Snow kept his cool to help keep a one-run lead in the fifth, then homered in the sixth for a 4-1 edge.

After Sanders singled with two outs, Snow again showed power the other way when he homered to left-center. The shot chased Washburn and was especially sweet for Snow -- he's only player in this Series with extensive experience for both teams, having played for the Angels from 1993-96 before being traded to the Giants.

San Francisco did not get another hit as the Angels' bullpen was nearly perfect.

Glaus struck back in the bottom of the sixth with a leadoff homer and when Brad Fullmer walked and scored on Adam Kennedy's two-out single to make it 4-3, Schmidt was pulled.

Schmidt hit 99 mph with his fastball and said he occasionally looked at his mother in the stands at Edison Field. Diagnosed with a malignant brain tumor in spring training, she has greatly improved.

Despite falling down, Snow made a heads-up play at first base to preserve a 2-1 lead in the fifth.

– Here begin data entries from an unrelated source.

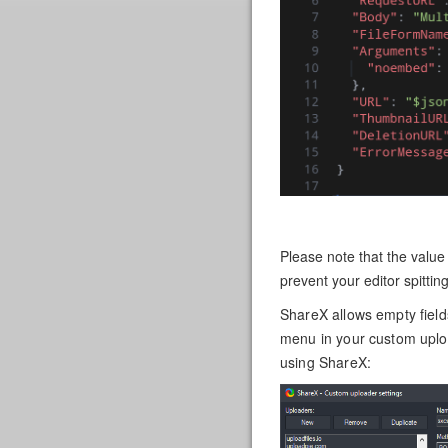
Please note that the value
prevent your editor spittin
ShareX allows empty field
menu in your custom upload
using ShareX: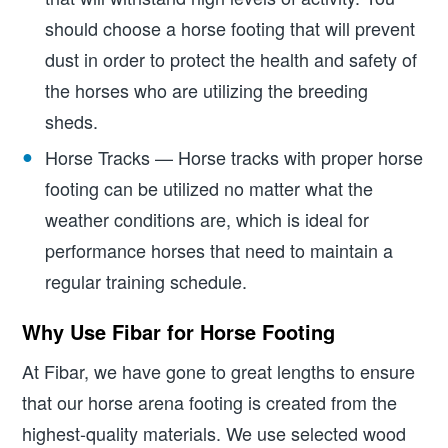
should choose a horse footing that will prevent
dust in order to protect the health and safety of
the horses who are utilizing the breeding
sheds.
Horse Tracks — Horse tracks with proper horse
footing can be utilized no matter what the
weather conditions are, which is ideal for
performance horses that need to maintain a
regular training schedule.
Why Use Fibar for Horse Footing
At Fibar, we have gone to great lengths to ensure
that our horse arena footing is created from the
highest-quality materials. We use selected wood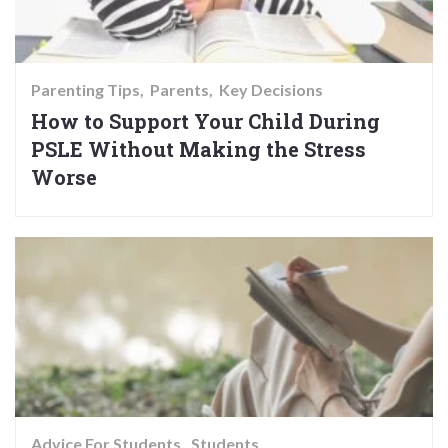
Parenting Tips
Parents
Key Decisions
How to Support Your Child During
PSLE Without Making the Stress
Worse
Advice For Students
Students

With runners on first and third and one out, Tim Salmon lifted a foul pop and Snow drifted over, only to suddenly slipping on the gravel in front of the dugout.

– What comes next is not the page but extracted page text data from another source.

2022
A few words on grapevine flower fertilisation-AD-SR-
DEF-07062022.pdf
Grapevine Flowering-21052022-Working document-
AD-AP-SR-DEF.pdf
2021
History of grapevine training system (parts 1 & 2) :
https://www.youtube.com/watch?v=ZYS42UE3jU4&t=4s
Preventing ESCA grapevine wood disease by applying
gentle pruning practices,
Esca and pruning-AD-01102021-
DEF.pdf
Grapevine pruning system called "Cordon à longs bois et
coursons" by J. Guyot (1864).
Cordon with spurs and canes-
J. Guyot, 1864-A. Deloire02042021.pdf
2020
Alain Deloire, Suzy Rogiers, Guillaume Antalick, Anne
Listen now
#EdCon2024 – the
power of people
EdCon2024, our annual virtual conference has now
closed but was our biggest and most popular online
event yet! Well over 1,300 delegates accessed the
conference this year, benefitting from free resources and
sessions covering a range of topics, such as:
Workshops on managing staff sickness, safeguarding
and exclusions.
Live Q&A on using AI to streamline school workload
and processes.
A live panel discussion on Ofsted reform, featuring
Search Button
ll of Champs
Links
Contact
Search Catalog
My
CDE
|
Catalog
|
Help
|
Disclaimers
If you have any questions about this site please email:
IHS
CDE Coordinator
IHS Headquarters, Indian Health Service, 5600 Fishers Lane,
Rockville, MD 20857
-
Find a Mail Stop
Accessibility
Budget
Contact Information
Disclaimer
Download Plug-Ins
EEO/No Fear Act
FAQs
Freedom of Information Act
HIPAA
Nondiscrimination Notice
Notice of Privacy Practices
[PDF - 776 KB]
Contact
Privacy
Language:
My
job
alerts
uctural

Snow, who won two Gold Gloves with the Angels and four more with the Giants, regained his feet and composure and made the catch, prompting Salmon to slam his bat on home plate. Schmidt took care of the rest, striking out Garret Anderson to end the inning.

''Luckily, I fell on my backside and was able to keep my concentration,'' Snow said.

Notes: The first three hits were home runs, the first time that's happened in a Series game. ... All six of Glaus' homers in this postseason have been solo shots. ... Erstad has a hit in all 10 Angels games in the postseason. ... Giants DH Tsuyoshi Shinjo became the first Japanese player to appear a World Series game, going 1-for-3. Hideki Irabu was on the Yankees' roster for a World Series, but did not pitch. ... The team that has won Game 1 of the World Series has gone on to win the last five championships.